そう聞いていたから、全くの無防備で油断していた!
呆気にとられた私は、ただただ彼の動向を見守るより他なくて。
夜都は私の手を取り大きく口を開き、首筋に噛み付いた!
ひぃぃぃ···
く、喰われる!
ん?
あれ?
夜都は確かに私の首筋に噛みつこうとした。
しかし、どうしたことか、牙をたてることができず、首筋に落ちたのはチュッと音を立てたキスだった。
「···どういうことだ??」
首を傾げながらそう呟き、再び大きく口を開くと、またしてもキスを落とす。
「何故だ!祭雅が喰えん」
そう言って、その行為を何度も繰り返す。
夜都本人は、私を食べることが目的で、キスをするつもりなんかまるでないからたちが悪い。
私は恥ずかしくて、頬を真っ赤に染めた。
もういや、ホント勘弁してよ。
「?????」
「馬鹿か、お前は!」
頭に?を浮かべる夜都に、ゴンと鉄拳を食らわせたユキちゃんは、夜都の首根っこを掴んで私から引き離した。
「おい、狐」
「なんだネコ」
鉄拳を食らった頭を擦りながら、夜都はユキちゃんの手を振り払う。
ユキちゃんはため息混じりに話し始めた。
「お前は調伏されたんだ。主である深月を喰うなんて、できる訳がないだろう」
「調伏···?」
夜都はまた、首を傾げて自分の手を見つめる。自分が調伏され、式神になったことに気づいていないようだ。
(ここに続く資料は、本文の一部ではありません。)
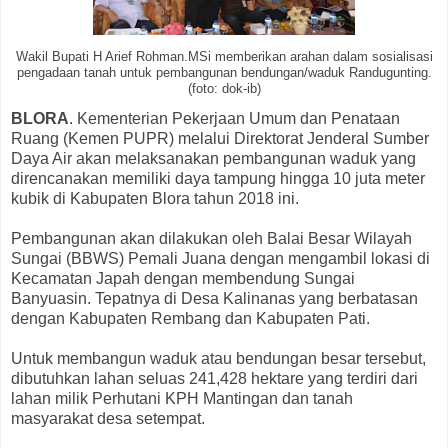
Wakil Bupati H Arief Rohman.MSi memberikan arahan dalam sosialisasi
pengadaan tanah untuk pembangunan bendungan/waduk Randugunting.
(foto: dok-ib)
BLORA
. Kementerian Pekerjaan Umum dan Penataan
Ruang (Kemen PUPR) melalui Direktorat Jenderal Sumber
Daya Air akan melaksanakan pembangunan waduk yang
direncanakan memiliki daya tampung hingga 10 juta meter
kubik di Kabupaten Blora tahun 2018 ini.
Pembangunan akan dilakukan oleh Balai Besar Wilayah
Sungai (BBWS) Pemali Juana dengan mengambil lokasi di
Kecamatan Japah dengan membendung Sungai
Banyuasin. Tepatnya di Desa Kalinanas yang berbatasan
dengan Kabupaten Rembang dan Kabupaten Pati.
Untuk membangun waduk atau bendungan besar tersebut,
dibutuhkan lahan seluas 241,428 hektare yang terdiri dari
lahan milik Perhutani KPH Mantingan dan tanah
masyarakat desa setempat.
「そうだ。深月の式神になったからには、主の不利になることは絶対に出来ないはずだ」
大きく目を見開いた夜都は、その瞳に悲しみの色を浮かべて肩を落とした。
「それでは、私は祭雅を喰らうことは二度と出来ないと?格を上げようと長い年月を生きてきた私の夢はどうなる?」
ユキちゃんは蟀谷を押さえながら続ける。
「お前の夢のことなど私は知らん。しかし、格についてはな···。自分の姿を改めて見てみることだ」
「ん、それは一体どういう意味だ?」
そう言うと夜都は、ぽんと音を立て变化した。
その姿は小さな銀色の狐で、大変可愛らしい。ユキちゃんの猫バージョンと同じ大きさだ。
夜都は、自分の変化にようやく気づき声を上げた。
「ああ!!まさか」
おもむろに尻尾の数を数え出した夜都は、つぶらな瞳に涙を浮かべた。
「尻尾の数が九···これは妖狐族の最高峰、天狐!私は祭雅の式神になることで格が上がったというのか?!」
ユキちゃんは頷いて言った。
「そういうことだ。深月に感謝するんだな」
夜都はふるふると震え、感極まって私に抱きついてきた。
はうう、可愛い。
可愛すぎる。
もふもふのちびギツネに完全にやられてしまった。
私はちびギツネの中身が夜都なのだと思いつつも、あまりの可愛らしさに、ギュッと抱きしめた。